第128話 復活のゴブリンとわんちゃん
「よっ・・・ほっ・・・そんでこいつだけは収納っと・・・」
7層を探索し始めてから3日目になるのだが、探索はそれほど進んでいなかった。
それというのもこの階層、敵と罠が多いのだ。
まぁ敵の方はフレッシュゴーレムしか出てこず、途中から暗殺戦法に切り替えたのだが兎に角数が多く、罠の方も頻繁に違和感を感じることがあるので多いのだろう。
「んー・・・いっそのこと敵は無視していくかなぁ・・・」
そして探索を進めるために隠れながら進もうかなとも考え、今日の探索も微妙な成果に終わるならそうしようと決める。
「うし・・・まぁ今日頑張れるだけ頑張ってみよう。・・・っと、また敵だな。

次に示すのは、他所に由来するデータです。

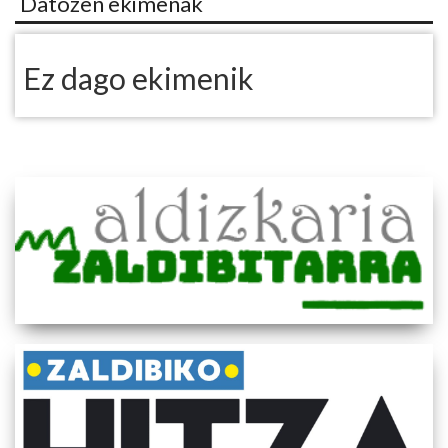
Datozen ekimenak
Ez dago ekimenik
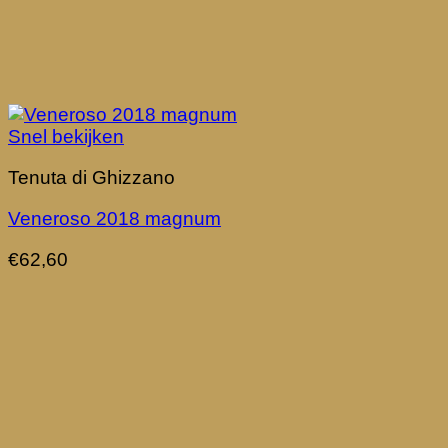
Snel bekijken
Tenuta di Ghizzano
Veneroso 2018 magnum
€
62,60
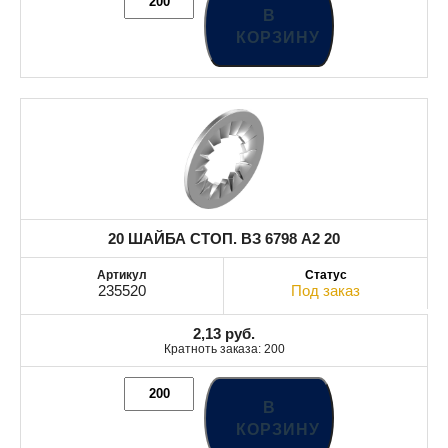
В
КОРЗИНУ
20 ШАЙБА СТОП. ВЗ 6798 A2 20
235520
Под заказ
2,13
руб.
Кратноть заказа: 200
В
КОРЗИНУ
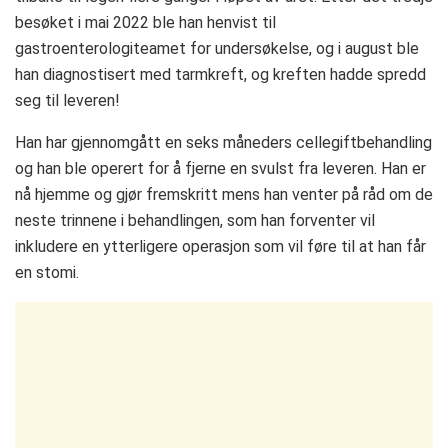
besøket i mai 2022 ble han henvist til
gastroenterologiteamet for undersøkelse, og i august ble
han diagnostisert med tarmkreft, og kreften hadde spredd
seg til leveren!
Han har gjennomgått en seks måneders cellegiftbehandling
og han ble operert for å fjerne en svulst fra leveren. Han er
nå hjemme og gjør fremskritt mens han venter på råd om de
neste trinnene i behandlingen, som han forventer vil
inkludere en ytterligere operasjon som vil føre til at han får
en stomi.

『隠密』」
探索の事を考えていたらまた敵の気配を察知したので『隠密』使い、俺は敵の元へと走った。
・
・
・
「たでーま・・・」
「あ、おかえり一狼」
「おかえりごぶ」
そして結局この日の探索結果も振るわなかった俺は、少し低くなってしまったテンションのままレモン空間へと帰って来た。
「はぁ・・・ん?」
『まじ萎えぽよー・・・』とため息を吐いていたのだが、周りにいた皆は何故か俺とは逆にテンションが高めだったのでエペシュに理由を聞いてみた。
すると「ん」と指を指したのでそちらを見ると・・・
「んん?・・・ん!?長老!?」
「おお、一狼様ゴブ。おかえりなさいゴブ」
「長老・・・進化した?」
「はいですゴブ」
長老の姿が変わっていた!進化した様だ!
どうやらみんなのテンションが高い理由はそれらしく、聞いて見ると、俺がボッシュートしていた敵を長老も倒していたらしい。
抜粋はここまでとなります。